Em sua jornada pela Europa, a diretora de Design & Insights na Flutter Innovation, Camila Boga, diz ter encontrado apoio de diversas formas, vezes com grupo de brasileiras que passavam pela mesma situação de expatriamento e maternidade ou com outras estrangeiras. E que é preciso estar alerta à solidão, pois, em seu caso, com o afastamento de toda família e rede de apoio, percebeu o impacto emocional.

“Por mais que não pareça, quando você vai perdendo esses laços isso afeta muito o emocional. Você começa a perder momentos da família, momentos importantes no geral. Há alguns anos não entendia como solidão, mas acho que é uma evidência do quão importante é estar presente em algumas circunstâncias, apenas para o
estado emocional e os relacionamentos”, partilha Camila.

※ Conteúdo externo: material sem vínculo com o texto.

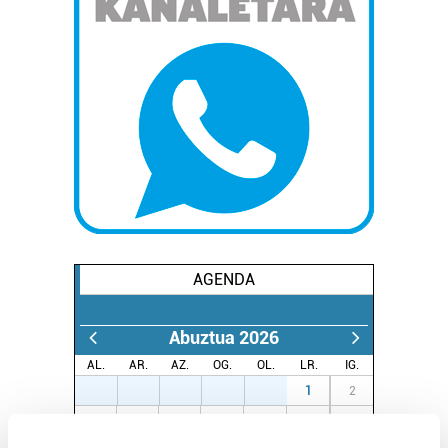
AGENDA
Abuztua 2026
AL.
AR.
AZ.
OG.
OL.
LR.
IG.
27
28
29
30
31
1
2
3
4
5
6
7
8
9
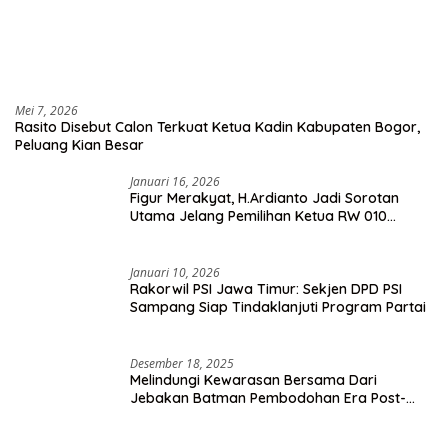
Mei 7, 2026
Rasito Disebut Calon Terkuat Ketua Kadin Kabupaten Bogor,
Peluang Kian Besar
Januari 16, 2026
Figur Merakyat, H.Ardianto Jadi Sorotan
Utama Jelang Pemilihan Ketua RW 010
Kelurahan Tanah Baru
Januari 10, 2026
Rakorwil PSI Jawa Timur: Sekjen DPD PSI
Sampang Siap Tindaklanjuti Program Partai
Desember 18, 2025
Melindungi Kewarasan Bersama Dari
Jebakan Batman Pembodohan Era Post-
Truth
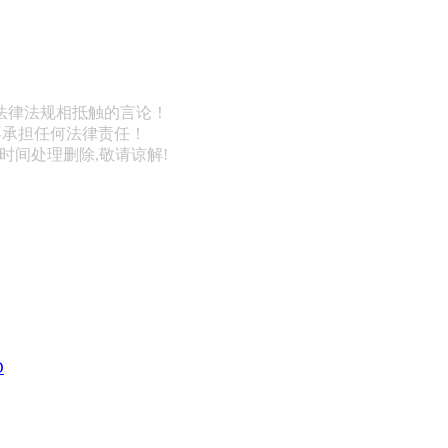
法律法规相抵触的言论！
不承担任何法律责任！
第一时间处理删除,敬请谅解!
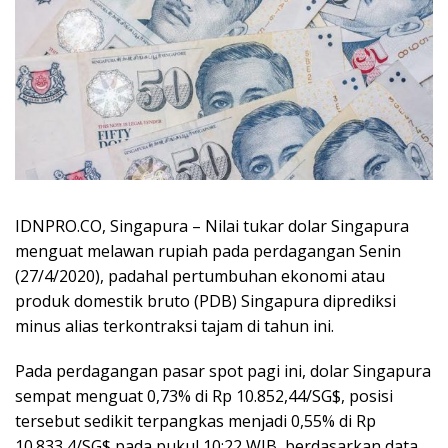
IDNPRO.CO, Singapura – Nilai tukar dolar Singapura
menguat melawan rupiah pada perdagangan Senin
(27/4/2020), padahal pertumbuhan ekonomi atau
produk domestik bruto (PDB) Singapura diprediksi
minus alias terkontraksi tajam di tahun ini.
Pada perdagangan pasar spot pagi ini, dolar Singapura
sempat menguat 0,73% di Rp 10.852,44/SG$, posisi
tersebut sedikit terpangkas menjadi 0,55% di Rp
10.833,4/SG$ pada pukul 10:22 WIB, berdasarkan data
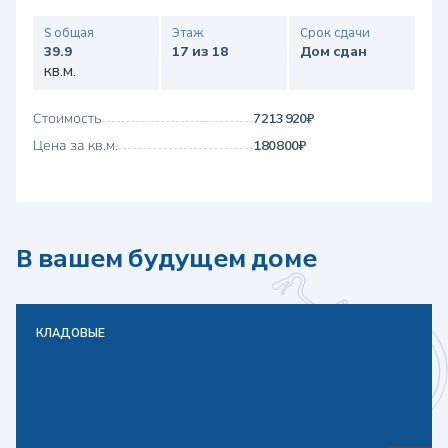
S общая
Этаж
Срок сдачи
39.9
17 из 18
Дом сдан
кв.м.
Стоимость
7 213 920 ₽
Цена за кв.м.
180 800 ₽
В вашем будущем доме
КЛАДОВЫЕ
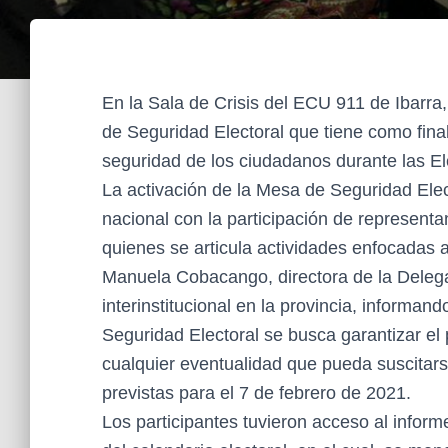
En la Sala de Crisis del ECU 911 de Ibarra,
de Seguridad Electoral que tiene como final
seguridad de los ciudadanos durante las E
La activación de la Mesa de Seguridad Elec
nacional con la participación de representa
quienes se articula actividades enfocadas a
Manuela Cobacango, directora de la Delega
interinstitucional en la provincia, informan
Seguridad Electoral se busca garantizar el
cualquier eventualidad que pueda suscitars
previstas para el 7 de febrero de 2021.
Los participantes tuvieron acceso al infor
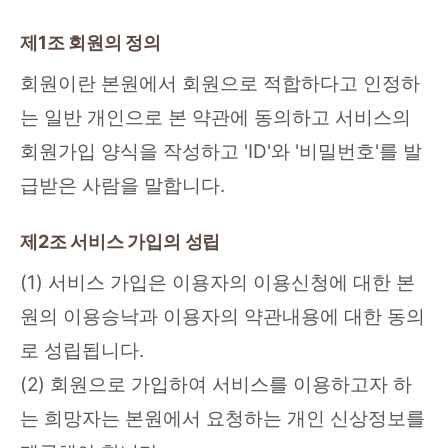
제1조 회원의 정의
회원이란 본원에서 회원으로 적합하다고 인정하
는 일반 개인으로 본 약관에 동의하고 서비스의
회원가입 양식을 작성하고 'ID'와 '비밀번호'를 발
급받은 사람을 말합니다.
제2조 서비스 가입의 성립
(1) 서비스 가입은 이용자의 이용신청에 대한 본
원의 이용승낙과 이용자의 약관내용에 대한 동의
로 성립됩니다.
(2) 회원으로 가입하여 서비스를 이용하고자 하
는 희망자는 본원에서 요청하는 개인 신상정보를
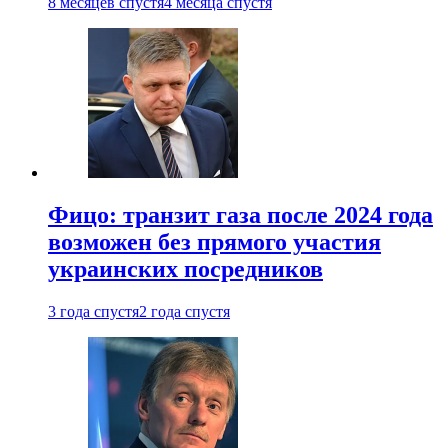
8 месяцев спустя
4 месяца спустя
Фицо: транзит газа после 2024 года
возможен без прямого участия
украинских посредников
3 года спустя
2 года спустя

Sem romantizar, reduzir a experiência da partilha de vida a uma pessoa e assumindo a presença da solidão no decorrer da jornada da vida, a pesquisadora Juliana Silva
entende que essa é uma consequência muitas vezes das escolhas e da busca por autonomia. “Quando escolhemos nos ouvir e fazer uma escolha mais autônoma, podemos nos afastar do que as pessoas querem e do que era esperado de nós. Isso em qualquer situação. Então, existe um esforço de entender o que queremos e como colocar isso em prática, a fim de construir uma vida autônoma. Às vezes, pagamos o preço dessa escolha nos diversos âmbitos da vida, e vejo isso acontecer, por exemplo, na criação do meu filho. A família ou rede de apoio muitas vezes concorda em ajudar apenas quando é da forma que consideram aceitável. Não vamos glamorizar a independência, pois precisamos das pessoas e de ajuda, porém, se não estabelecermos esses espaços, acabaremos vivendo a história dos outros, em vez de viver nossas próprias histórias possíveis”, relata Juliana, que reforça que a questão da solidão e do preço das escolhas se estende pelas diversas experiências da vida de uma pessoa.

O que fazemos da solidão?

Acelera o envelhecimento, ocasiona diabetes, causa depressão e estresse, além de hipertensão e problemas cardiovasculares. Segundo diversos estudos, essas são doenças agravadas pela solidão, que costuma gerar as sensações de angústia, dor, medo e tristeza. Esse desconforto do estar só, quando essa situação não representa uma escolha, pode representar um verdadeiro risco, porém é necessário aprender a conviver e estar solitária ou solitário. O primeiro passo é sempre observar as situações, contextos e reações corporais quando a solidão se apresenta. “Percebo a solidão de diversas formas e em diversos momentos no meu cotidiano. Posso estar só ou mesmo acompanhada de muitas pessoas e, assim mesmo, me sentir solitária. Por exemplo, quando faço algo que fazia com minha melhor amiga, mesmo que eu esteja com outras pessoas, algumas vezes ainda me sinto só”, conta a bancária aposentada Emília Luczynski, sobre sua experiência.

Nessas ocasiões, como recurso para superação da melancolia, Emília diz que costuma lembrar das oportunidades e dos momentos maravilhosos vivenciados. “Considero que a solidão é necessária para que eu possa avaliar o que sinto diante do que me é apresentado ou do que não me é apresentado e eu gostaria que fosse”, observa. De acordo com o psicólogo Ocimar Olivetti, as emoções apontam às necessidades e acabam servindo de combustível para o engajamento nos processos de mudança no contexto de vida. Assim, quando a solidão surge, o indivíduo sente que precisa buscar conexões saudáveis com outras pessoas ou grupos. “Acionar antigos amigos, ligar para algum parente ou aproximar-se de atividades relacionadas à profissão, esporte ou lazer podem amenizar as sensações de vazio e proporcionar conexões afetivas. Já existem aplicativos que buscam conectar as pessoas em busca de amizades e parcerias, grupos comunitários de apoio, grupos religiosos e de autodesenvolvimento com foco em relacionamentos humanos saudáveis que podem ajudar”, indica o profissional.

Além disso, a psicoterapia mostra-se como um recurso ímpar no manejo da solidão e seus atravessamentos, conforme pontua Olivetti, sendo um apoio no processo de contato com si próprio, e na conquista do autoconhecimento. A solidão acaba envolvendo uma construção individual dentro dos valores e sentido de vida de cada pessoa.